- Exercise directions -
In these entries, tally the lines where "date" occurs. Respond with only the count.

- The data -
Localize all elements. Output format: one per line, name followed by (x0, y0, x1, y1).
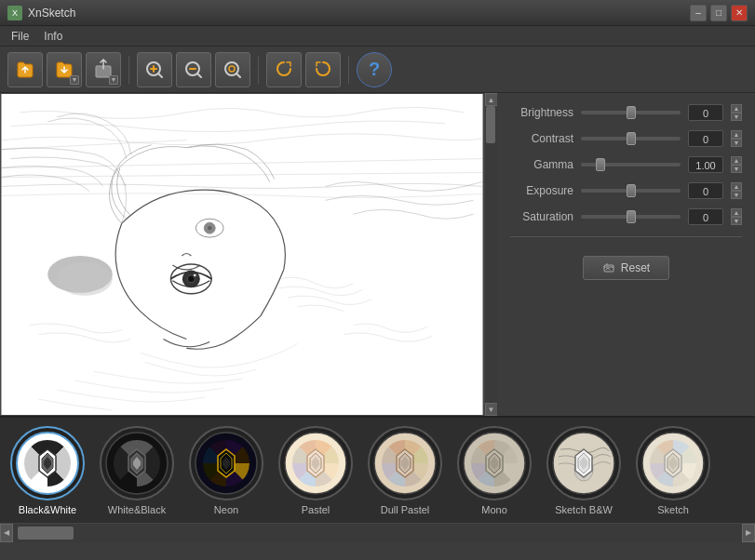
contrast-down[interactable]: ▼ (731, 139, 742, 147)
preset-neon-image (189, 426, 263, 500)
preset-whiteblack-image (100, 426, 174, 500)
preset-sketch-bw-label: Sketch B&W (555, 504, 613, 515)
menu-info[interactable]: Info (36, 28, 70, 45)
app-title: XnSketch (28, 7, 75, 20)
preset-pastel[interactable]: Pastel (274, 426, 357, 515)
contrast-arrows: ▲ ▼ (731, 130, 742, 147)
exposure-slider[interactable] (581, 189, 681, 193)
preset-sketch-image (636, 426, 710, 500)
gamma-thumb[interactable] (596, 158, 605, 171)
preset-blackwhite-label: Black&White (19, 504, 76, 515)
divider (510, 236, 742, 237)
saturation-label: Saturation (510, 210, 573, 223)
help-button[interactable]: ? (357, 52, 392, 87)
gamma-up[interactable]: ▲ (731, 156, 742, 165)
preset-blackwhite-image (10, 426, 85, 500)
preset-sketch[interactable]: Sketch (631, 426, 715, 515)
close-button[interactable]: ✕ (731, 5, 748, 21)
contrast-up[interactable]: ▲ (731, 130, 742, 139)
window-controls: – □ ✕ (690, 5, 748, 21)
exposure-arrows: ▲ ▼ (731, 182, 742, 199)
rotate-ccw-button[interactable] (305, 52, 341, 87)
saturation-value[interactable]: 0 (688, 208, 723, 225)
app-icon: X (7, 6, 22, 20)
toolbar: ▼ ▼ (0, 47, 755, 93)
scroll-right-button[interactable]: ▶ (742, 524, 755, 542)
export-button[interactable]: ▼ (86, 52, 121, 87)
exposure-row: Exposure 0 ▲ ▼ (510, 180, 742, 201)
reset-label: Reset (621, 261, 650, 274)
separator-2 (258, 56, 259, 84)
preset-dull-pastel-image (368, 426, 442, 500)
svg-point-17 (57, 262, 113, 296)
menu-file[interactable]: File (4, 28, 36, 45)
scroll-thumb-horizontal[interactable] (18, 527, 74, 540)
reset-button[interactable]: Reset (583, 256, 669, 280)
saturation-down[interactable]: ▼ (731, 217, 742, 225)
preset-blackwhite[interactable]: Black&White (6, 426, 89, 515)
saturation-arrows: ▲ ▼ (731, 208, 742, 225)
contrast-value[interactable]: 0 (688, 130, 723, 147)
sketch-image (1, 94, 483, 415)
preset-whiteblack-label: White&Black (108, 504, 166, 515)
rotate-cw-button[interactable] (266, 52, 302, 87)
preset-dull-pastel[interactable]: Dull Pastel (363, 426, 447, 515)
vertical-scrollbar[interactable]: ▲ ▼ (484, 93, 497, 416)
gamma-arrows: ▲ ▼ (731, 156, 742, 173)
preset-neon[interactable]: Neon (184, 426, 268, 515)
separator-3 (348, 56, 349, 84)
open-file-button[interactable] (7, 52, 43, 87)
exposure-value[interactable]: 0 (688, 182, 723, 199)
svg-point-15 (207, 225, 212, 231)
preset-mono[interactable]: Mono (452, 426, 536, 515)
gamma-value[interactable]: 1.00 (688, 156, 723, 173)
preset-whiteblack[interactable]: White&Black (95, 426, 179, 515)
menu-bar: File Info (0, 26, 755, 47)
svg-point-12 (193, 273, 196, 277)
fit-button[interactable] (215, 52, 250, 87)
preset-dull-pastel-label: Dull Pastel (381, 504, 430, 515)
contrast-thumb[interactable] (627, 132, 636, 145)
brightness-up[interactable]: ▲ (731, 104, 742, 113)
gamma-slider[interactable] (581, 163, 681, 167)
reset-icon (602, 261, 615, 274)
saturation-slider[interactable] (581, 215, 681, 219)
saturation-row: Saturation 0 ▲ ▼ (510, 207, 742, 227)
saturation-thumb[interactable] (627, 210, 636, 223)
zoom-out-button[interactable] (176, 52, 211, 87)
preset-neon-label: Neon (214, 504, 238, 515)
scroll-track-horizontal[interactable] (13, 524, 742, 542)
preset-pastel-label: Pastel (302, 504, 330, 515)
gamma-down[interactable]: ▼ (731, 165, 742, 173)
title-bar: X XnSketch – □ ✕ (0, 0, 755, 26)
horizontal-scrollbar[interactable]: ◀ ▶ (0, 523, 755, 541)
preset-mono-label: Mono (481, 504, 507, 515)
brightness-value[interactable]: 0 (688, 104, 723, 121)
preset-sketch-label: Sketch (657, 504, 689, 515)
scroll-track-vertical[interactable] (485, 106, 498, 403)
brightness-down[interactable]: ▼ (731, 113, 742, 121)
preset-mono-image (457, 426, 532, 500)
exposure-thumb[interactable] (627, 184, 636, 197)
scroll-down-button[interactable]: ▼ (485, 403, 498, 416)
gamma-label: Gamma (510, 158, 573, 171)
brightness-thumb[interactable] (627, 106, 636, 119)
brightness-slider[interactable] (581, 111, 681, 114)
exposure-down[interactable]: ▼ (731, 191, 742, 199)
maximize-button[interactable]: □ (710, 5, 727, 21)
scroll-left-button[interactable]: ◀ (0, 524, 13, 542)
svg-rect-5 (1, 94, 482, 415)
scroll-up-button[interactable]: ▲ (485, 93, 498, 106)
minimize-button[interactable]: – (690, 5, 707, 21)
separator-1 (128, 56, 129, 84)
save-file-button[interactable]: ▼ (47, 52, 82, 87)
saturation-up[interactable]: ▲ (731, 208, 742, 217)
contrast-slider[interactable] (581, 137, 681, 140)
zoom-in-button[interactable] (137, 52, 172, 87)
exposure-up[interactable]: ▲ (731, 182, 742, 191)
gamma-row: Gamma 1.00 ▲ ▼ (510, 154, 742, 175)
scroll-thumb-vertical[interactable] (486, 106, 495, 143)
right-panel: Brightness 0 ▲ ▼ Contrast 0 ▲ ▼ Gamma (497, 93, 755, 416)
preset-sketch-bw[interactable]: Sketch B&W (542, 426, 626, 515)
image-canvas[interactable] (0, 93, 484, 416)
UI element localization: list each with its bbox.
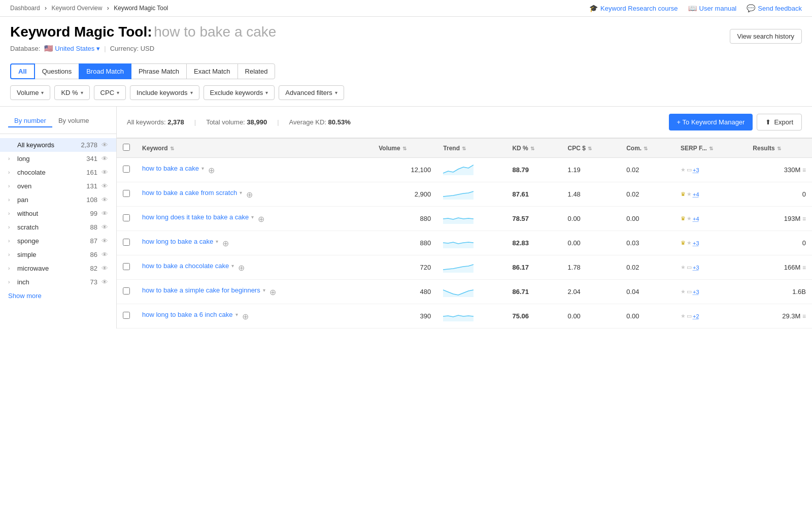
col-header-KD %[interactable]: KD %⇅ xyxy=(506,139,561,158)
row-checkbox[interactable] xyxy=(123,263,130,270)
keyword-link[interactable]: how to bake a simple cake for beginners … xyxy=(142,286,265,294)
row-checkbox[interactable] xyxy=(123,190,130,197)
eye-icon[interactable]: 👁 xyxy=(101,196,108,204)
eye-icon[interactable]: 👁 xyxy=(101,278,108,286)
eye-icon[interactable]: 👁 xyxy=(101,182,108,190)
row-checkbox[interactable] xyxy=(123,239,130,246)
eye-icon[interactable]: 👁 xyxy=(101,155,108,162)
eye-icon[interactable]: 👁 xyxy=(101,169,108,176)
sidebar-item-sponge[interactable]: › sponge 87 👁 xyxy=(0,234,116,248)
sidebar-item-scratch[interactable]: › scratch 88 👁 xyxy=(0,220,116,234)
sidebar-item-chocolate[interactable]: › chocolate 161 👁 xyxy=(0,166,116,179)
col-header-Com.[interactable]: Com.⇅ xyxy=(620,139,674,158)
serp-feature-icon[interactable]: +3 xyxy=(693,167,699,173)
results-detail-icon[interactable]: ≡ xyxy=(802,313,806,320)
eye-icon[interactable]: 👁 xyxy=(101,237,108,245)
feedback-link[interactable]: 💬 Send feedback xyxy=(747,4,802,12)
serp-feature-icon: ★ xyxy=(681,167,686,173)
sidebar-item-all[interactable]: All keywords 2,378 👁 xyxy=(0,138,116,152)
sort-tab-by-number[interactable]: By number xyxy=(8,115,52,127)
results-detail-icon[interactable]: ≡ xyxy=(802,215,806,222)
col-header-Trend[interactable]: Trend⇅ xyxy=(437,139,506,158)
sidebar-item-simple[interactable]: › simple 86 👁 xyxy=(0,248,116,261)
sidebar-item-inch[interactable]: › inch 73 👁 xyxy=(0,275,116,289)
manual-link[interactable]: 📖 User manual xyxy=(688,4,737,12)
keyword-link[interactable]: how long to bake a cake ▾ xyxy=(142,238,218,245)
keyword-link[interactable]: how long does it take to bake a cake ▾ xyxy=(142,213,254,221)
add-to-list-icon[interactable]: ⊕ xyxy=(222,239,229,248)
results-cell: 0 xyxy=(747,231,812,255)
chevron-down-icon: ▾ xyxy=(190,90,193,95)
filter-advanced[interactable]: Advanced filters▾ xyxy=(279,85,344,100)
course-link[interactable]: 🎓 Keyword Research course xyxy=(589,4,678,12)
eye-icon[interactable]: 👁 xyxy=(101,265,108,272)
view-history-button[interactable]: View search history xyxy=(730,29,802,44)
serp-feature-icon[interactable]: +2 xyxy=(693,313,699,319)
sort-tab-by-volume[interactable]: By volume xyxy=(52,115,95,127)
col-header-SERP F...[interactable]: SERP F...⇅ xyxy=(674,139,747,158)
expand-icon: › xyxy=(8,224,13,230)
keyword-link[interactable]: how long to bake a 6 inch cake ▾ xyxy=(142,311,238,318)
keyword-link[interactable]: how to bake a cake from scratch ▾ xyxy=(142,189,242,196)
match-tab-broad[interactable]: Broad Match xyxy=(79,63,131,79)
add-to-list-icon[interactable]: ⊕ xyxy=(242,312,249,321)
show-more-button[interactable]: Show more xyxy=(0,289,116,303)
sidebar-item-long[interactable]: › long 341 👁 xyxy=(0,152,116,166)
expand-arrow-icon: ▾ xyxy=(263,287,265,293)
col-header-Keyword[interactable]: Keyword⇅ xyxy=(136,139,373,158)
sidebar-item-oven[interactable]: › oven 131 👁 xyxy=(0,179,116,193)
eye-icon[interactable]: 👁 xyxy=(101,223,108,231)
add-to-list-icon[interactable]: ⊕ xyxy=(269,287,276,297)
keyword-manager-button[interactable]: + To Keyword Manager xyxy=(669,114,753,130)
results-detail-icon[interactable]: ≡ xyxy=(802,167,806,174)
add-to-list-icon[interactable]: ⊕ xyxy=(246,190,253,200)
serp-feature-icon[interactable]: +3 xyxy=(693,240,699,246)
col-header-Results[interactable]: Results⇅ xyxy=(747,139,812,158)
match-tab-questions[interactable]: Questions xyxy=(35,63,80,79)
col-header-Volume[interactable]: Volume⇅ xyxy=(373,139,437,158)
keywords-table: Keyword⇅Volume⇅Trend⇅KD %⇅CPC $⇅Com.⇅SER… xyxy=(117,138,812,329)
serp-feature-icon[interactable]: +4 xyxy=(693,216,699,222)
filter-cpc[interactable]: CPC▾ xyxy=(94,85,126,100)
sort-icon: ⇅ xyxy=(709,146,713,151)
serp-feature-icon: ★ xyxy=(681,288,686,295)
row-checkbox[interactable] xyxy=(123,312,130,319)
serp-feature-icon: ▭ xyxy=(687,264,692,271)
database-selector[interactable]: 🇺🇸 United States ▾ xyxy=(44,44,100,52)
results-cell: 166M ≡ xyxy=(747,255,812,280)
match-tab-all[interactable]: All xyxy=(10,63,35,79)
chevron-down-icon: ▾ xyxy=(335,90,337,95)
serp-feature-icon: ★ xyxy=(687,191,692,198)
filter-include[interactable]: Include keywords▾ xyxy=(130,85,199,100)
row-checkbox[interactable] xyxy=(123,287,130,294)
row-checkbox[interactable] xyxy=(123,166,130,173)
serp-feature-icon[interactable]: +4 xyxy=(693,191,699,198)
sidebar-item-without[interactable]: › without 99 👁 xyxy=(0,207,116,220)
eye-icon[interactable]: 👁 xyxy=(101,210,108,217)
sidebar-item-microwave[interactable]: › microwave 82 👁 xyxy=(0,261,116,275)
col-header-CPC $[interactable]: CPC $⇅ xyxy=(562,139,621,158)
all-keywords-stat: All keywords: 2,378 xyxy=(127,118,184,126)
serp-feature-icon[interactable]: +3 xyxy=(693,265,699,271)
match-tab-phrase[interactable]: Phrase Match xyxy=(131,63,187,79)
match-tab-exact[interactable]: Exact Match xyxy=(186,63,238,79)
filter-exclude[interactable]: Exclude keywords▾ xyxy=(204,85,275,100)
select-all-checkbox[interactable] xyxy=(123,144,130,151)
row-checkbox[interactable] xyxy=(123,214,130,221)
eye-icon[interactable]: 👁 xyxy=(101,251,108,258)
serp-feature-icon[interactable]: +3 xyxy=(693,289,699,295)
add-to-list-icon[interactable]: ⊕ xyxy=(258,214,264,224)
filters-section: AllQuestionsBroad MatchPhrase MatchExact… xyxy=(0,57,812,107)
results-detail-icon[interactable]: ≡ xyxy=(802,264,806,271)
filter-volume[interactable]: Volume▾ xyxy=(10,85,50,100)
eye-icon[interactable]: 👁 xyxy=(101,141,108,149)
add-to-list-icon[interactable]: ⊕ xyxy=(208,166,215,175)
add-to-list-icon[interactable]: ⊕ xyxy=(238,263,245,273)
sidebar-item-pan[interactable]: › pan 108 👁 xyxy=(0,193,116,207)
keyword-link[interactable]: how to bake a cake ▾ xyxy=(142,165,204,172)
keyword-link[interactable]: how to bake a chocolate cake ▾ xyxy=(142,262,234,270)
com-cell: 0.02 xyxy=(620,158,674,182)
filter-kd[interactable]: KD %▾ xyxy=(54,85,89,100)
match-tab-related[interactable]: Related xyxy=(238,63,276,79)
export-button[interactable]: ⬆ Export xyxy=(757,114,802,130)
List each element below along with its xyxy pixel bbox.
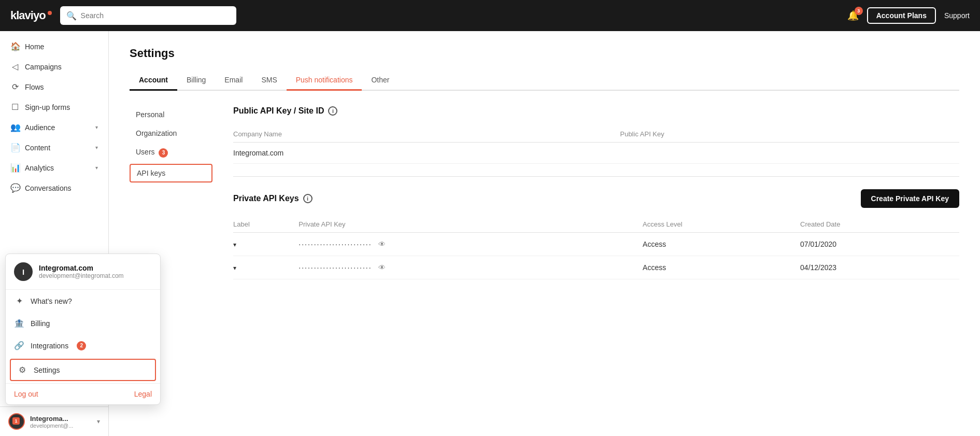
private-api-info-icon[interactable]: i — [303, 194, 313, 203]
dropdown-whats-new[interactable]: ✦ What's new? — [6, 290, 160, 312]
sidebar-footer-info: Integroma... development@... — [30, 415, 92, 429]
tab-email[interactable]: Email — [215, 71, 252, 91]
chevron-down-icon[interactable]: ▾ — [233, 264, 236, 272]
search-input[interactable] — [81, 11, 230, 20]
logout-link[interactable]: Log out — [14, 390, 38, 398]
tab-sms[interactable]: SMS — [252, 71, 286, 91]
dropdown-integrations[interactable]: 🔗 Integrations 2 — [6, 334, 160, 357]
chevron-down-icon[interactable]: ▾ — [233, 241, 236, 248]
user-dropdown: I Integromat.com development@integromat.… — [5, 254, 161, 405]
signup-icon: ☐ — [10, 102, 20, 112]
table-row: ▾ ························ 👁 Access 07/0… — [233, 233, 959, 256]
settings-tabs: Account Billing Email SMS Push notificat… — [130, 71, 959, 91]
sparkle-icon: ✦ — [14, 296, 24, 306]
col-private-key: Private API Key — [299, 216, 643, 233]
col-access-level: Access Level — [643, 216, 800, 233]
public-api-section-title: Public API Key / Site ID i — [233, 106, 959, 116]
dropdown-footer: Log out Legal — [6, 383, 160, 404]
private-api-header: Private API Keys i Create Private API Ke… — [233, 189, 959, 208]
campaigns-icon: ◁ — [10, 62, 20, 72]
sidebar-item-analytics[interactable]: 📊 Analytics ▾ — [0, 158, 108, 178]
sidebar-item-home[interactable]: 🏠 Home — [0, 36, 108, 57]
public-api-info-icon[interactable]: i — [328, 106, 337, 116]
dropdown-item-label: Integrations — [31, 342, 68, 350]
col-created-date: Created Date — [800, 216, 959, 233]
create-private-key-button[interactable]: Create Private API Key — [861, 189, 959, 208]
logo-dot — [48, 11, 52, 15]
sidebar-item-audience[interactable]: 👥 Audience ▾ — [0, 117, 108, 137]
sidebar-item-label: Campaigns — [25, 63, 98, 71]
account-plans-button[interactable]: Account Plans — [867, 7, 936, 24]
users-badge: 3 — [159, 148, 168, 158]
key-cell: ························ 👁 — [299, 256, 643, 279]
dropdown-user-row: I Integromat.com development@integromat.… — [6, 254, 160, 290]
eye-icon[interactable]: 👁 — [378, 240, 386, 248]
label-cell: ▾ — [233, 233, 299, 256]
chevron-down-icon: ▾ — [95, 165, 98, 171]
support-button[interactable]: Support — [944, 11, 970, 20]
dropdown-avatar: I — [14, 262, 33, 281]
date-cell: 07/01/2020 — [800, 233, 959, 256]
settings-main-content: Public API Key / Site ID i Company Name … — [233, 106, 959, 279]
date-cell: 04/12/2023 — [800, 256, 959, 279]
sidebar-footer-name: Integroma... — [30, 415, 92, 423]
sidebar-item-content[interactable]: 📄 Content ▾ — [0, 137, 108, 158]
sidebar-item-label: Content — [25, 144, 90, 152]
logo: klaviyo — [10, 9, 52, 22]
public-api-table: Company Name Public API Key Integromat.c… — [233, 126, 959, 164]
settings-nav-users[interactable]: Users 3 — [130, 144, 212, 162]
chevron-down-icon: ▾ — [95, 145, 98, 150]
eye-icon[interactable]: 👁 — [378, 263, 386, 272]
tab-push-notifications[interactable]: Push notifications — [287, 71, 362, 91]
table-row: Integromat.com — [233, 143, 959, 164]
tab-billing[interactable]: Billing — [177, 71, 215, 91]
chevron-down-icon: ▾ — [95, 124, 98, 130]
settings-nav-organization[interactable]: Organization — [130, 125, 212, 142]
page-title: Settings — [130, 47, 959, 60]
col-public-key: Public API Key — [620, 126, 959, 143]
tab-other[interactable]: Other — [362, 71, 399, 91]
integrations-icon: 🔗 — [14, 341, 24, 350]
settings-nav-api-keys[interactable]: API keys — [130, 164, 212, 182]
sidebar-item-label: Conversations — [25, 184, 98, 192]
main-content: Settings Account Billing Email SMS Push … — [109, 31, 980, 436]
dropdown-user-info: Integromat.com development@integromat.co… — [39, 264, 124, 279]
topnav: klaviyo 🔍 🔔 3 Account Plans Support — [0, 0, 980, 31]
dropdown-item-label: Billing — [31, 319, 50, 328]
sidebar-item-signup-forms[interactable]: ☐ Sign-up forms — [0, 97, 108, 117]
access-cell: Access — [643, 256, 800, 279]
conversations-icon: 💬 — [10, 183, 20, 193]
dropdown-user-name: Integromat.com — [39, 264, 124, 272]
logo-text: klaviyo — [10, 9, 46, 22]
audience-icon: 👥 — [10, 122, 20, 132]
settings-icon: ⚙ — [17, 365, 27, 375]
chevron-up-icon: ▾ — [97, 418, 100, 425]
sidebar-footer[interactable]: I 1 Integroma... development@... ▾ — [0, 406, 108, 436]
settings-nav-personal[interactable]: Personal — [130, 106, 212, 123]
sidebar-item-campaigns[interactable]: ◁ Campaigns — [0, 57, 108, 77]
integrations-badge: 2 — [77, 341, 86, 350]
flows-icon: ⟳ — [10, 82, 20, 92]
sidebar-item-label: Sign-up forms — [25, 103, 98, 111]
sidebar-item-conversations[interactable]: 💬 Conversations — [0, 178, 108, 198]
billing-icon: 🏦 — [14, 318, 24, 328]
tab-account[interactable]: Account — [130, 71, 177, 91]
key-cell: ························ 👁 — [299, 233, 643, 256]
sidebar-footer-email: development@... — [30, 423, 92, 429]
footer-badge: 1 — [12, 417, 20, 425]
table-row: ▾ ························ 👁 Access 04/1… — [233, 256, 959, 279]
search-bar: 🔍 — [60, 6, 236, 25]
notification-bell[interactable]: 🔔 3 — [847, 10, 859, 21]
sidebar-item-label: Audience — [25, 123, 90, 132]
content-icon: 📄 — [10, 143, 20, 152]
sidebar-item-flows[interactable]: ⟳ Flows — [0, 77, 108, 97]
settings-layout: Personal Organization Users 3 API keys P… — [130, 106, 959, 279]
sidebar: 🏠 Home ◁ Campaigns ⟳ Flows ☐ Sign-up for… — [0, 31, 109, 436]
dropdown-billing[interactable]: 🏦 Billing — [6, 312, 160, 334]
col-label: Label — [233, 216, 299, 233]
home-icon: 🏠 — [10, 41, 20, 51]
dropdown-settings[interactable]: ⚙ Settings — [10, 359, 156, 381]
private-api-section-title: Private API Keys i — [233, 194, 313, 203]
legal-link[interactable]: Legal — [134, 390, 152, 398]
section-divider — [233, 176, 959, 177]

- Written reply -
3